We begin with Shintaro Kisaragi, a
shut-in NEET, on a scorching August 14th, as he argues
with Ene – a floaty blue AI (?) girl who lives in his computer.
After he spills a soda on his keyboard and the poor thing is rendered
an ex-peripheral, Shintaro is presented with a problem: no store will
do next-day shipping during the Obon holiday, so he’ll either have to
live without his computer for a while… or leave his room for the
first time in years. After some worried consideration, Shintaro
chooses the latter.
Things don’t go so well, as he gets
wrapped up in a terrorist attack and, together with Ene (who moved to
his phone for the outing) and some rather odd strangers, defusing the
attack. As the problem is solved, though, we cut to a different
angle on the story. Specifically, we jump to the point of view of
Shintaro’s pop idol little sister Momo… and in doing so we see a
couple of the real big traits of this show.
First, a large chunk of this episode is
a flashback, telling the story of a particular character (Momo in
this case). The main run of the story, from Shintaro’s emergence
from his room until the final curtain, runs from noon on August 14th
to midnight at the end of August 15th. It’s tightly
contained, but a lot of the run time of the show is actually spend on
the pasts of the various characters, telling their individual
stories. So while we get Momo’s adventures on the morning of August
14th, we also see her childhood and how she became an
idol.
Second, we start to see how and where
this show gets kind of weird. When we see Momo’s background, most of
the incidental characters – her classmates, manager, and so on –
are represented as inanimate objects like radios and gramophones.

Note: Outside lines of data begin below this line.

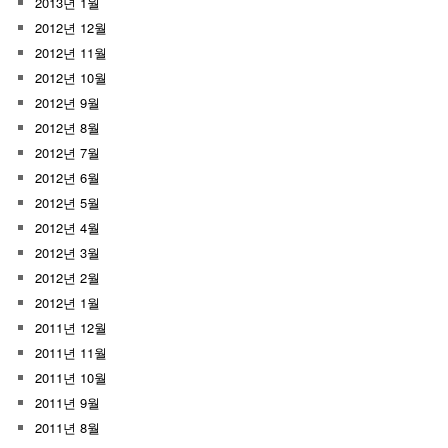
2013년 1월
2012년 12월
2012년 11월
2012년 10월
2012년 9월
2012년 8월
2012년 7월
2012년 6월
2012년 5월
2012년 4월
2012년 3월
2012년 2월
2012년 1월
2011년 12월
2011년 11월
2011년 10월
2011년 9월
2011년 8월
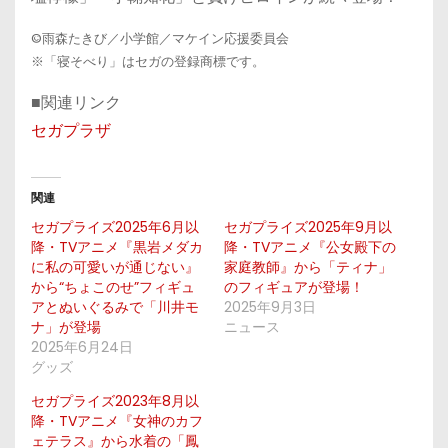
©雨森たきび／小学館／マケイン応援委員会
※「寝そべり」はセガの登録商標です。
■関連リンク
セガプラザ
関連
セガプライズ2025年6月以
セガプライズ2025年9月以
降・TVアニメ『黒岩メダカ
降・TVアニメ『公女殿下の
に私の可愛いが通じない』
家庭教師』から「ティナ」
から“ちょこのせ”フィギュ
のフィギュアが登場！
アとぬいぐるみで「川井モ
2025年9月3日
ナ」が登場
ニュース
2025年6月24日
グッズ
セガプライズ2023年8月以
降・TVアニメ『女神のカフ
ェテラス』から水着の「鳳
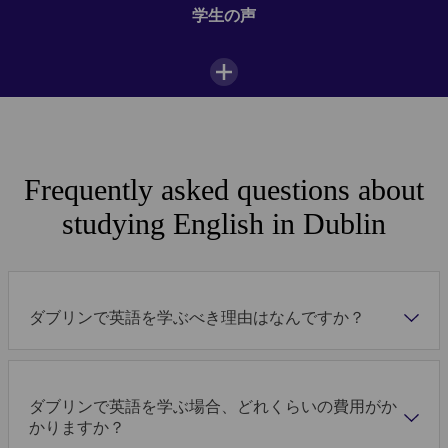
自習室
学生の声
*コースは関係当局の承認または認定を受ける必要がありま
す。
WiFi
すべてのプログラム
言語＆文化
進学準備
ギャラリー
ホームステイ
ダブリン校での学生生活
260
EUR
Per week
Frequently asked questions about
人気コース
studying English in Dublin
ホストファミリーと食事の時間を共有する
より自然な英語を話せるようになる
カプランのダブリン校は最高の場所にあります。立
ホームステイには、ツイン部屋から専用バスルーム付
地が良いのでさまざまなアクティビティに参加できま
きの部屋などのオプション有り
ダブリンで英語を学ぶべき理由はなんですか？
す。他のいろいろな国に行ったことがありますが、外
国人にとってアイルランドはとても良いところだと思
ホームステイ
います。素晴らしい国です。
月曜日
火曜日
Download Accommodation Fact File
ダブリンで英語を学ぶ場合、どれくらいの費用がか
集中英語コース
セミ集中英語
Daesuk Oh
概要資料
1/16
かりますか？
Kaplan Dublin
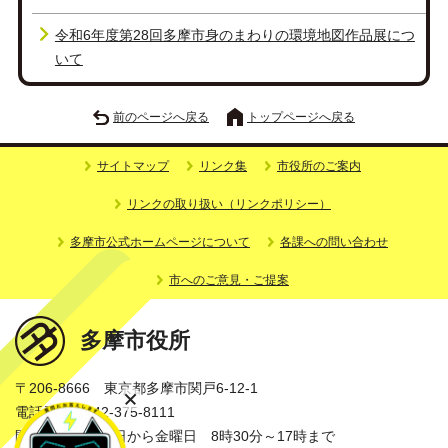
令和6年度第28回多摩市身のまわりの環境地図作品展につ
いて
前のページへ戻る
トップページへ戻る
サイトマップ
リンク集
市役所のご案内
リンクの取り扱い（リンクポリシー）
多摩市公式ホームページについて
各課への問い合わせ
市へのご意見・ご提案
多摩市役所
〒206-8666 東京都多摩市関戸6-12-1
電話番号：042-375-8111
開庁時間：月曜日から金曜日 8時30分～17時まで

This is a kind of baffling choice, but oddly enough it works in the
show’s favor… this time. The thing is, Momo feels very isolated
and overwhelmed during her childhood scenes, and the deep shadows and
constant presence of things rather than people makes the viewer feel
isolated and overwhelmed. In terms of conveying an emotional
experience, it does a very good job even if the literal imagery is
kind of insane.
I’ll say now though that not every
bizarre choice works as well. Somewhere in the middle is the fact
that each episode for most of the show ends with a post-credits
segment in an entirely different art style, telling part of the story
of Azami. It is nice to get that story gradually over the show’s run
– the tale of a monster with vast power but a desire to better
understand herself, deeply tied in with the origins of the
supernatural goings-on in the show – and the style does have a bit
of a picture book illustration quality that suits how it’s told, but
at the same time the segments are so short that it’s not as notable
as, say, Momo’s. And then there are choices like the start of
episode nine, where there’s a sequence done in CGI and… it’s kind
of tragic. Not the events of the sequence so much as the CGI itself,
which looks like something the first season of RWBY would consider
giving another round of polish (that’s pretty bad if you’re not
familiar). The worse problem is that unlike the Momo or Azami
sections, there’s no good reason for this, it just comes out of
nowhere and the show goes on like you’re just expected to forget it
did that.
The fact that this is all over the
place is pretty interesting, because Mekakucity Actors also has
another source of strange visuals: the realm known as the Heat Haze,
an other-world that as its name suggests has elements resembling a
shimmering mirage, and is not entirely “real”. You would think
that things like the Momo flashback, combined with the presence of
the Heat Haze, would make it difficult to understand what sort of
world a given scene is taking place in, consequently making it harder
to understand the story. I, however, didn’t have a problem with
that. The whole show is kind of odd; it’s from the same studio that
made Bakemonogatari and Madoka Magica and a lot of that shows in the
character motions, lighting, color choices, and all-around visual
style of the production… but the Heat Haze itself is given a very
distinctive style, so it always (or almost always) looks like
something different than the usual weirdness.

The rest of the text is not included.